[Opening Record set section]

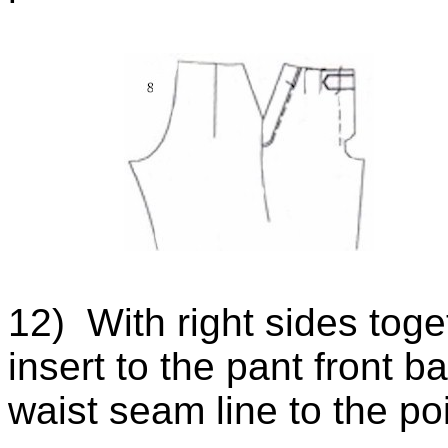
12) With right sides toget
insert to the pant front 
waist seam line to the po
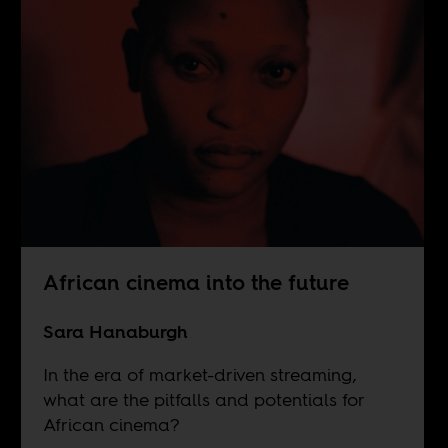
African cinema into the future
Sara Hanaburgh
In the era of market-driven streaming,
what are the pitfalls and potentials for
African cinema?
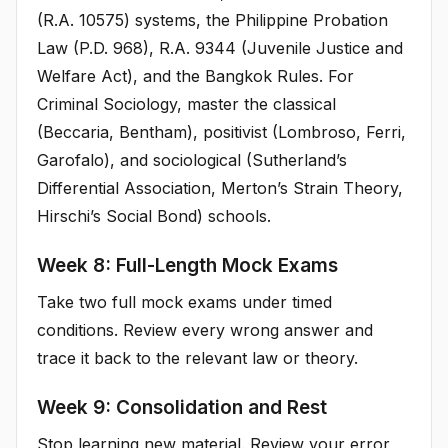
(R.A. 10575) systems, the Philippine Probation
Law (P.D. 968), R.A. 9344 (Juvenile Justice and
Welfare Act), and the Bangkok Rules. For
Criminal Sociology, master the classical
(Beccaria, Bentham), positivist (Lombroso, Ferri,
Garofalo), and sociological (Sutherland’s
Differential Association, Merton’s Strain Theory,
Hirschi’s Social Bond) schools.
Week 8: Full-Length Mock Exams
Take two full mock exams under timed
conditions. Review every wrong answer and
trace it back to the relevant law or theory.
Week 9: Consolidation and Rest
Stop learning new material. Review your error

[Closing Record set section]

• **Exercise requirements**: Copy out exactly the material that runs from the line with "African cinema?" to the line with "conditions. Review every wrong answer and", ends included, and leave the pictures behind.

• **Finished exercise**:
African cinema?
(R.A. 10575) systems, the Philippine Probation
Law (P.D. 968), R.A. 9344 (Juvenile Justice and
Welfare Act), and the Bangkok Rules. For
Criminal Sociology, master the classical
(Beccaria, Bentham), positivist (Lombroso, Ferri,
Garofalo), and sociological (Sutherland’s
Differential Association, Merton’s Strain Theory,
Hirschi’s Social Bond) schools.
Week 8: Full-Length Mock Exams
Take two full mock exams under timed
conditions. Review every wrong answer and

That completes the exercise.